Commercial Mut. Marine Ins. Co. v. Union Mut. Ins. Co.
60 U.S. 318 (1856)

Annotate this Case

U.S. Supreme Court

Commercial Mut. Marine Ins. Co. v. Union Mut. Ins. Co., 60 U.S. 19 How. 318 318 (1856)

Commercial Mutual Marine Insurance Company

v. Union Mutual Insurance Company

60 U.S. (19 How.) 318

Syllabus

Where application for reinsurance was made on Saturday, upon certain terms, which were declined, and other terms demanded, and on Monday these last-mentioned terms were accepted by the applicant, and assented to by the president, but the policy not made out, because Monday was a holiday, the agreement to issue the policy must be considered as legally binding.

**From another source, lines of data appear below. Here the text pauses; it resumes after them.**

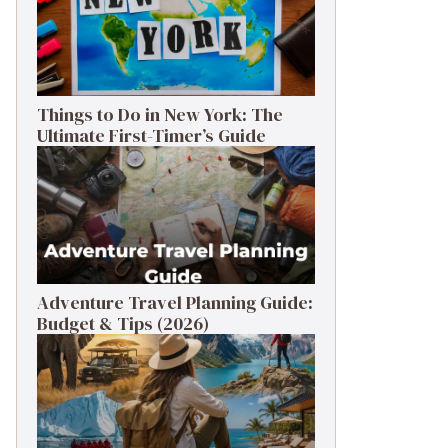
Things to Do in New York: The
Ultimate First-Timer’s Guide
Adventure Travel Planning Guide:
Budget & Tips (2026)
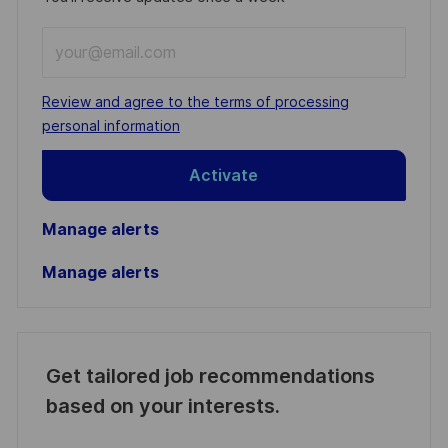
Enter
Email
address
Required
Review and agree to the terms of processing
(Required)
personal information
Activate
Manage alerts
Manage alerts
Get tailored job recommendations
based on your interests.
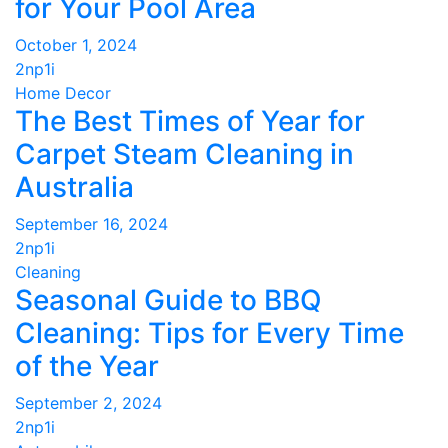
for Your Pool Area
October 1, 2024
2np1i
Home Decor
The Best Times of Year for
Carpet Steam Cleaning in
Australia
September 16, 2024
2np1i
Cleaning
Seasonal Guide to BBQ
Cleaning: Tips for Every Time
of the Year
September 2, 2024
2np1i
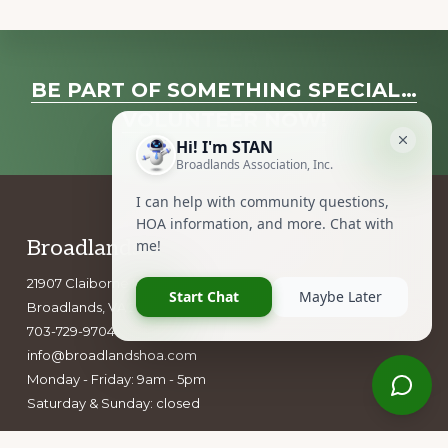
Explore
BE PART OF SOMETHING SPECIAL…
more
VOLUNTEER NOW!
Footer
Broadlands Association, Inc.
21907 Claiborne Parkway
Broadlands, VA 20148
703-729-9704
info@broadlandshoa.com
Monday - Friday: 9am - 5pm
Saturday & Sunday: closed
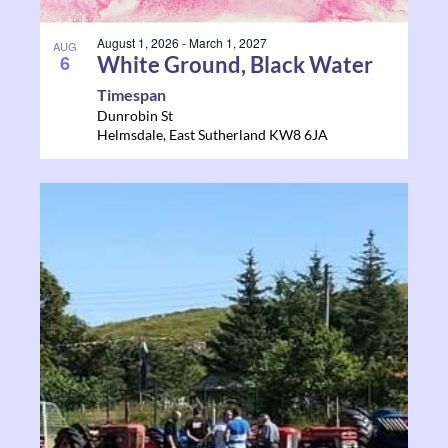
August 1, 2026
-
March 1, 2027
AUG
6
White Ground, Black Water
Timespan
Dunrobin St
Helmsdale
,
East Sutherland
KW8 6JA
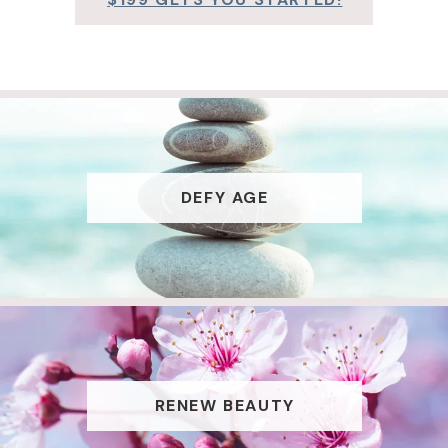
DEFY AGE
RENEW BEAUTY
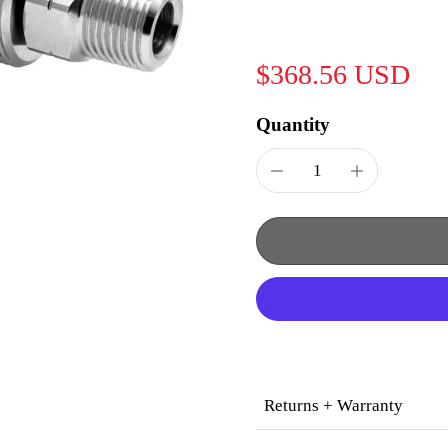
$368.56 USD
Quantity
Returns + Warranty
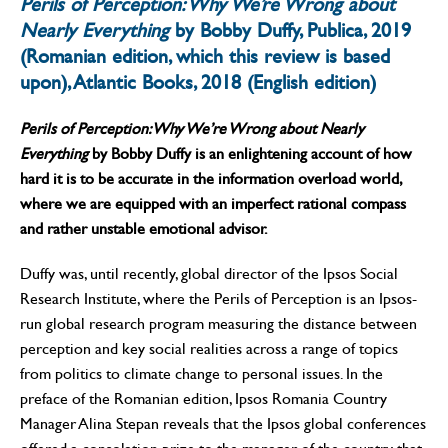
Perils of Perception: Why We’re Wrong about
Nearly Everything
by Bobby Duffy, Publica, 2019
(Romanian edition, which this review is based
upon), Atlantic Books, 2018 (English edition)
Perils of Perception: Why We’re Wrong about Nearly
Everything
by Bobby Duffy is an enlightening account of how
hard it is to be accurate in the information overload world,
where we are equipped with an imperfect rational compass
and rather unstable emotional advisor.
Duffy was, until recently, global director of the Ipsos Social
Research Institute, where the Perils of Perception is an Ipsos-
run global research program measuring the distance between
perception and key social realities across a range of topics
from politics to climate change to personal issues. In the
preface of the Romanian edition, Ipsos Romania Country
Manager Alina Stepan reveals that the Ipsos global conferences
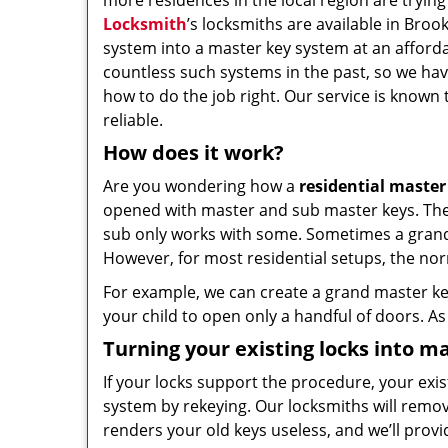
more residences in the local region are trying 
Locksmith
’s locksmiths are available in Broo
system into a master key system at an afforda
countless such systems in the past, so we ha
how to do the job right. Our service is known 
reliable.
How does it work?
Are you wondering how a
residential master
opened with master and sub master keys. The si
sub only works with some. Sometimes a grand k
However, for most residential setups, the nor
For example, we can create a grand master key
your child to open only a handful of doors. As 
Turning your existing locks into ma
If your locks support the procedure, your exi
system by rekeying. Our locksmiths will remo
renders your old keys useless, and we’ll prov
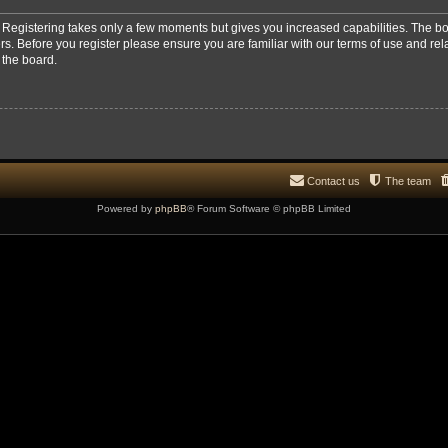
d. Registering takes only a few moments but gives you increased capabilities. The b
rs. Before you register please ensure you are familiar with our terms of use and re
 the board.
Contact us
The team
Powered by
phpBB
® Forum Software © phpBB Limited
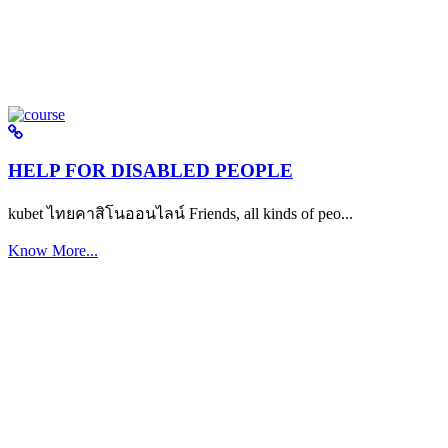
HELP FOR DISABLED PEOPLE
kubet ไทยคาสิโนออนไลน์ Friends, all kinds of peo...
Know More...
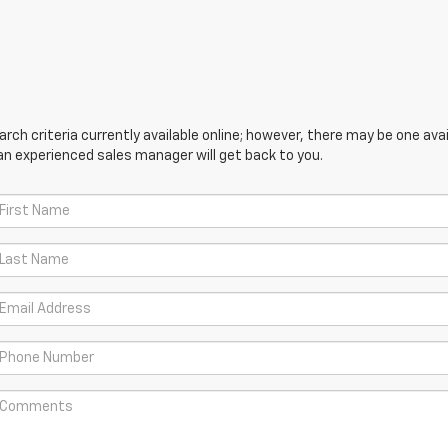
ch criteria currently available online; however, there may be one avail
an experienced sales manager will get back to you.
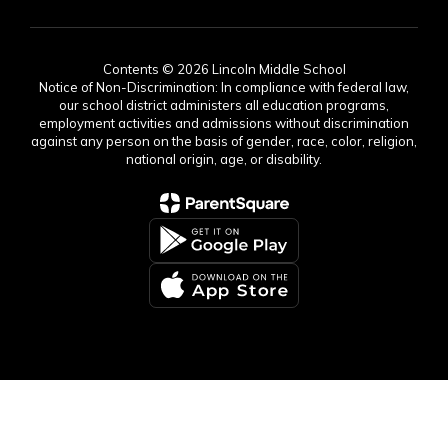
Contents © 2026 Lincoln Middle School
Notice of Non-Discrimination: In compliance with federal law,
our school district administers all education programs,
employment activities and admissions without discrimination
against any person on the basis of gender, race, color, religion,
national origin, age, or disability.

The law of Massachusetts is that although insurance companies can make valid policies only when attested by the signatures of the president and secretary, yet they can make agreements to issue policies in a less formal mode.

By the common law, a promise for a valuable consideration to make a policy is not required to be in writing, and there is no statute in Massachusetts which is inconsistent with this doctrine.

Where the power of the president to make contracts for insurance is not denied in the answer, or made a point in issue in the court below, it is sufficient to bind the company if the other party shows that such had been the practice, and thereby an idea held out to the public that the president had such power.

It is not essential to the existence of a binding contract to make insurance, that a premium note should have been actually signed and delivered.

The facts are stated in the opinion of the court.